--- The records Enclosed Below ---

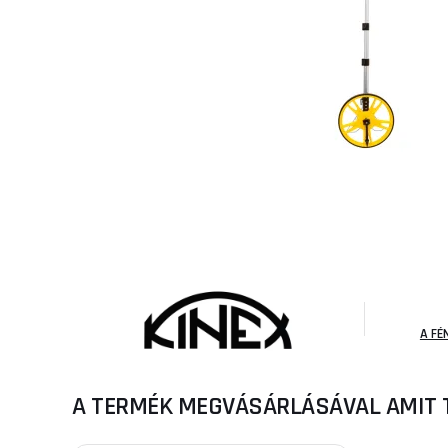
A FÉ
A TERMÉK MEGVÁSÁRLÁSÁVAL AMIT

--- End of Enclosed The records ---
--- The records Enclosed Below ---

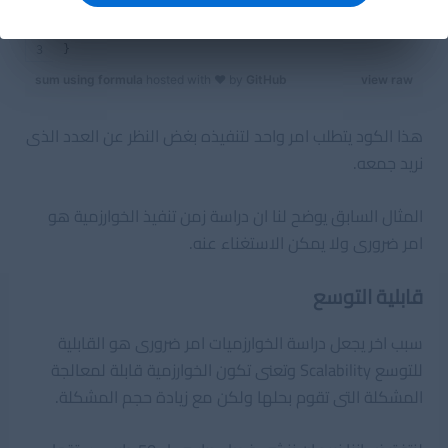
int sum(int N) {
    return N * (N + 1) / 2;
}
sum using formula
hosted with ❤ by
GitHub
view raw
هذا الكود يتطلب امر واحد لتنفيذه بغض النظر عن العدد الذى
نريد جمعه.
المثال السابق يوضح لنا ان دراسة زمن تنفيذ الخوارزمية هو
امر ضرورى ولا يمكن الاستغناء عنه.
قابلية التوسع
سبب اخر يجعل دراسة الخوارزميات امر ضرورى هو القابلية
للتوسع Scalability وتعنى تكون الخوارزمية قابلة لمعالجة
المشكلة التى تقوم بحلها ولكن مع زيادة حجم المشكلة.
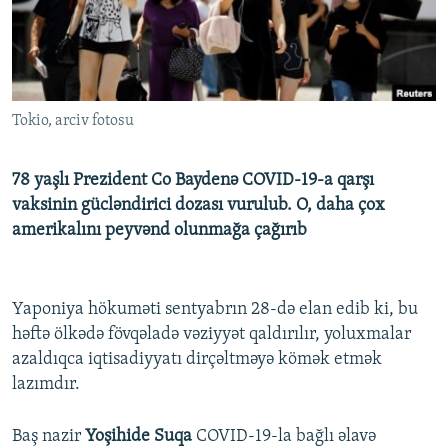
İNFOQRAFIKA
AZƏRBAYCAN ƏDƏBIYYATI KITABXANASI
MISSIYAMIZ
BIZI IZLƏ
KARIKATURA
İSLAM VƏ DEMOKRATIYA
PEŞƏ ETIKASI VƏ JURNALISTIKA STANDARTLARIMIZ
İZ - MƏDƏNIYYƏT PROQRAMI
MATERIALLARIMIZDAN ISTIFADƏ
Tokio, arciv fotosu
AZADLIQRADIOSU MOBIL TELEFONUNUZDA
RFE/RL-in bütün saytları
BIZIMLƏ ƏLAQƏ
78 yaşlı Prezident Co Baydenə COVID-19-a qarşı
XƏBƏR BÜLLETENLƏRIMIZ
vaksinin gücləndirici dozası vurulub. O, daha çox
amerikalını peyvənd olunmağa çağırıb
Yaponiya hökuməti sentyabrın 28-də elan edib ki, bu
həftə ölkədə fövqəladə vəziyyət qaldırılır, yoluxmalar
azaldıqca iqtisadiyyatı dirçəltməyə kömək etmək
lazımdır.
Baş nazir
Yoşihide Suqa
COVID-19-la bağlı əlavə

--- End of Enclosed The records ---
--- The records Enclosed Below ---

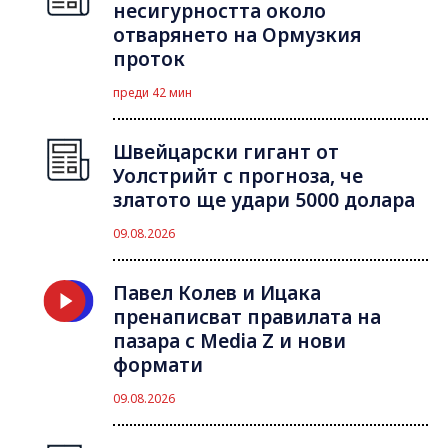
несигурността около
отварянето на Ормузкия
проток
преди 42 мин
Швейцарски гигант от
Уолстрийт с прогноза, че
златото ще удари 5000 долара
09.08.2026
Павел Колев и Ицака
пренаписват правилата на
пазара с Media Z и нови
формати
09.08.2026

--- End of Enclosed The records ---

- Work task -
Scan the material above for "COVID". Copy every line where it appears.

- Task solution -
78 yaşlı Prezident Co Baydenə COVID-19-a qarşı
COVID-19-la bağlı əlavə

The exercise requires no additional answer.